Deploy on Hugging Face Endpoints
You’ll be able to deploy gemma-3-27b-it and gemma-3-12b-it with only one click from our Inference Catalog. The catalog configurations have the proper hardware, optimized TGI configurations and sensible defaults for trying out a model.
Deploying any GGUF/llama.cpp variant can be supported (for instance those mentioned in the gathering above) and you will discover a guide on creating an Endpoint here.
Acknowledgements
It takes a village to boost a gemma!
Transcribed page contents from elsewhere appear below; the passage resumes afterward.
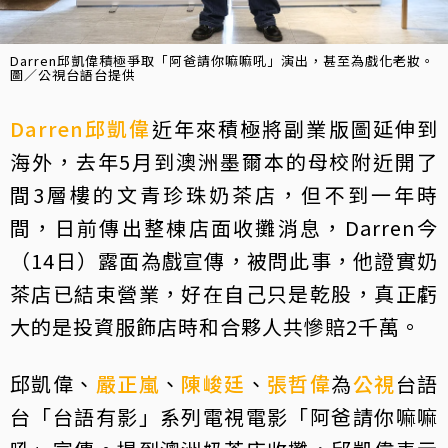
Darren邱凱偉積極爭取「阿爸請你嘛嘛吼」演出，甚至為戲化老妝。
圖／公視台語台提供
Darren
邱凱偉
近年來積極將副業版圖延伸到
海外，去年5月到澳洲墨爾本的母校附近開了
間3層樓的文青珍珠奶茶店，但不到一年時
間，日前傳出整棟店面收攤消息，Darren今
（14日）露面為戲宣傳，被問此事，他證實奶
茶店已結束營業，好在自己只是乾股，真正虧
大的是投資服飾店時和合夥人共慘賠2千萬。
邱凱偉、
嚴正嵐
、
陳峻廷
、
張哲偉
為
公視
台語
台「台語有影」系列電視電影「阿爸請你嘛嘛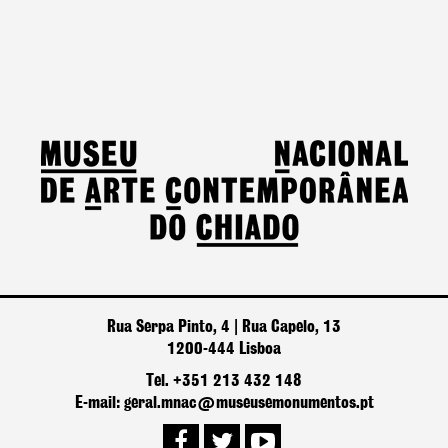
Rua Serpa Pinto, 4 | Rua Capelo, 13
1200-444 Lisboa
Tel. +351 213 432 148
E-mail: geral.mnac@museusemonumentos.pt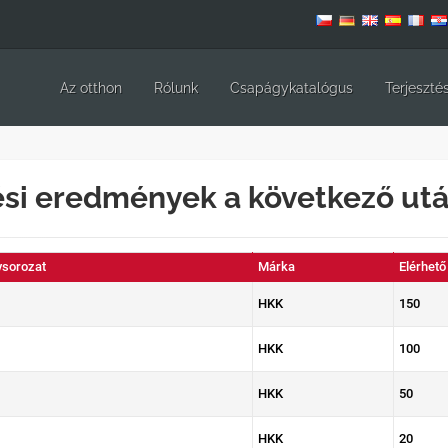
Az otthon
Rólunk
Csapágykatalógus
Terjeszté
si eredmények a következő ut
sorozat
Márka
Elérhető
HKK
150
HKK
100
HKK
50
HKK
20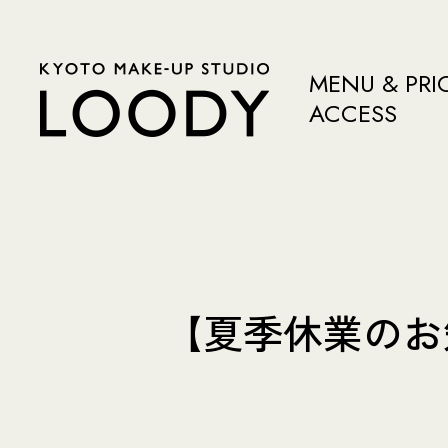
MENU & PRI
ACCESS
【夏季休業のお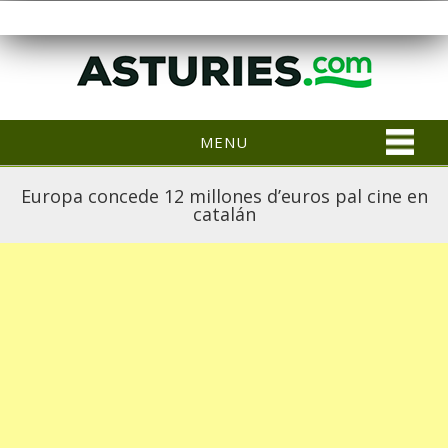
MENU
Europa concede 12 millones d’euros pal cine en
catalán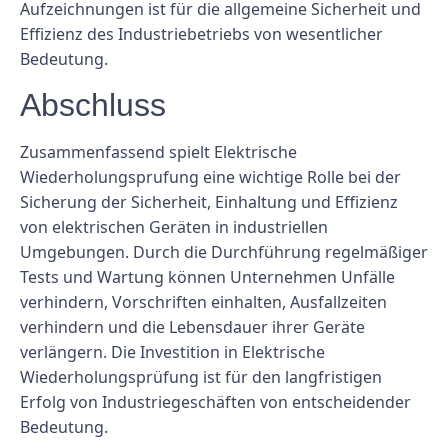
Aufzeichnungen ist für die allgemeine Sicherheit und
Effizienz des Industriebetriebs von wesentlicher
Bedeutung.
Abschluss
Zusammenfassend spielt Elektrische
Wiederholungsprufung eine wichtige Rolle bei der
Sicherung der Sicherheit, Einhaltung und Effizienz
von elektrischen Geräten in industriellen
Umgebungen. Durch die Durchführung regelmäßiger
Tests und Wartung können Unternehmen Unfälle
verhindern, Vorschriften einhalten, Ausfallzeiten
verhindern und die Lebensdauer ihrer Geräte
verlängern. Die Investition in Elektrische
Wiederholungsprüfung ist für den langfristigen
Erfolg von Industriegeschäften von entscheidender
Bedeutung.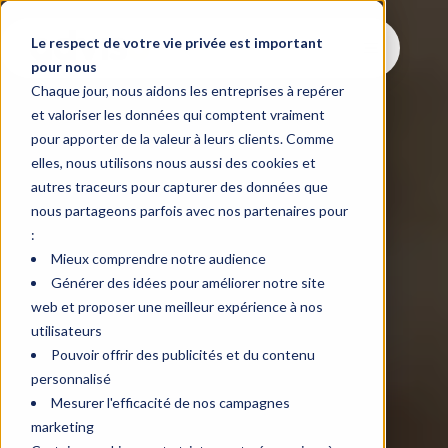
Le respect de votre vie privée est important
pour nous
Chaque jour, nous aidons les entreprises à repérer
et valoriser les données qui comptent vraiment
pour apporter de la valeur à leurs clients. Comme
elles, nous utilisons nous aussi des cookies et
autres traceurs pour capturer des données que
nous partageons parfois avec nos partenaires pour
:
Mieux comprendre notre audience
Générer des idées pour améliorer notre site
web et proposer une meilleur expérience à nos
utilisateurs
Pouvoir offrir des publicités et du contenu
personnalisé
Mesurer l'efficacité de nos campagnes
marketing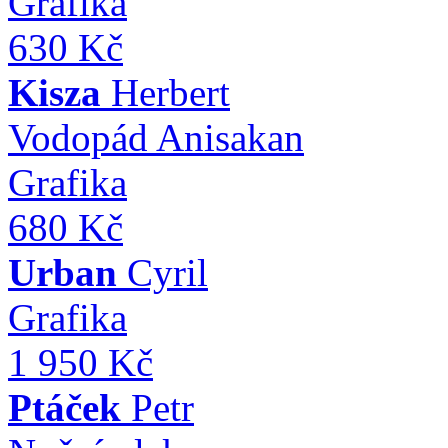
Grafika
630 Kč
Kisza
Herbert
Vodopád Anisakan
Grafika
680 Kč
Urban
Cyril
Grafika
1 950 Kč
Ptáček
Petr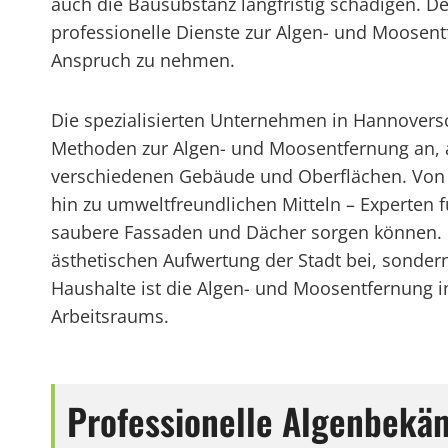
auch die Bausubstanz langfristig schädigen. De
professionelle Dienste zur Algen- und Moosen
Anspruch zu nehmen.
Die spezialisierten Unternehmen in Hannovers
Methoden zur Algen- und Moosentfernung an, a
verschiedenen Gebäude und Oberflächen. Von
hin zu umweltfreundlichen Mitteln – Experten 
saubere Fassaden und Dächer sorgen können. I
ästhetischen Aufwertung der Stadt bei, sonder
Haushalte ist die Algen- und Moosentfernung in
Arbeitsraums.
Professionelle Algenbekä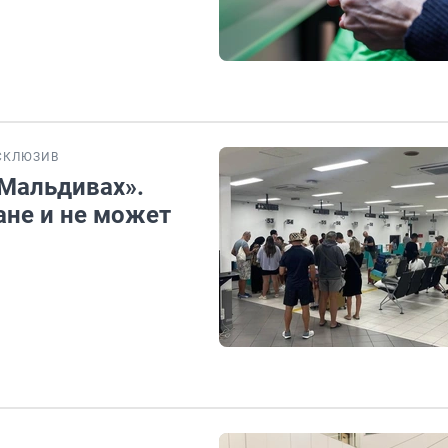
СКЛЮЗИВ
 Мальдивах».
ане и не может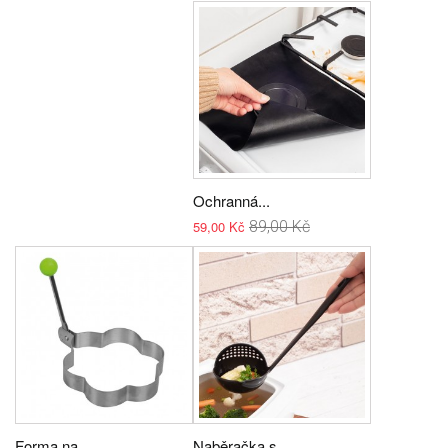
Ochranná...
59,00 Kč
89,00 Kč
Forma na...
Naběračka s...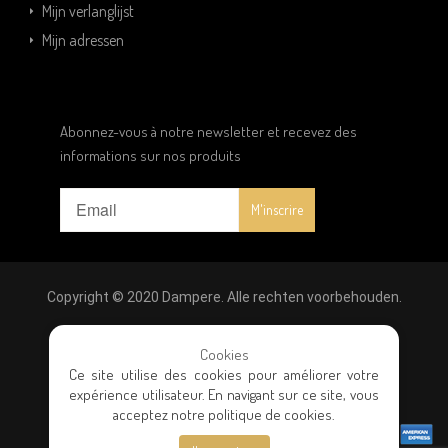
Mijn verlanglijst
Mijn adressen
Abonnez-vous à notre newsletter et recevez des
informations sur nos produits
Copyright © 2020 Dampere. Alle rechten voorbehouden.
Wettelijke vermeldingen
|
Privacybeleid
|
Algemene
Cookies
Ce site utilise des cookies pour améliorer votre
verkoopvoorwaarden
expérience utilisateur. En navigant sur ce site, vous
acceptez notre politique de cookies.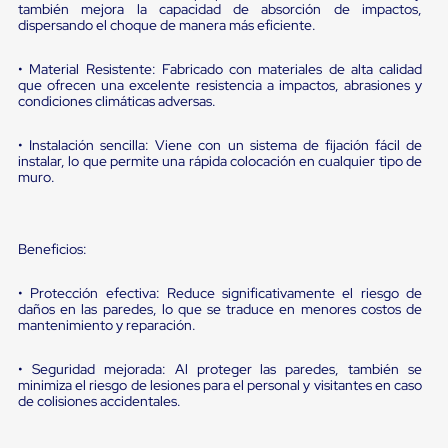
portátiles
también mejora la capacidad de absorción de impactos,
de
dispersando el choque de manera más eficiente.
Cargas
Convencionales
• Material Resistente: Fabricado con materiales de alta calidad
Sellos
que ofrecen una excelente resistencia a impactos, abrasiones y
para
condiciones climáticas adversas.
Puertas
de
andén
• Instalación sencilla: Viene con un sistema de fijación fácil de
instalar, lo que permite una rápida colocación en cualquier tipo de
Sellos
muro.
de
Cabezal
Fijo
Sellos
Beneficios:
de
Cabezal
Colgante
• Protección efectiva: Reduce significativamente el riesgo de
Cortina
daños en las paredes, lo que se traduce en menores costos de
Retenedores
mantenimiento y reparación.
de
andén
• Seguridad mejorada: Al proteger las paredes, también se
Retenedores
minimiza el riesgo de lesiones para el personal y visitantes en caso
de
de colisiones accidentales.
andén
con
We’d wish to thank (in no particular order), Raushan, Joao, Lysandre, Kashif, Matthew, Marc, David, Mohit, Yih Dah for his or her efforts integrating Gemma into various parts of our open source stack from Transformers to TGI.
Because of our on-device, gradio and advocacy teams – Chris, Kyle, Pedro, Son, Merve, Aritra, VB, Toshiro for helping construct kick-ass demos to showcase Gemma.
Lastly, a giant thanks to Georgi, Diego and Prince for his or her help with llama.cpp and MLX ports.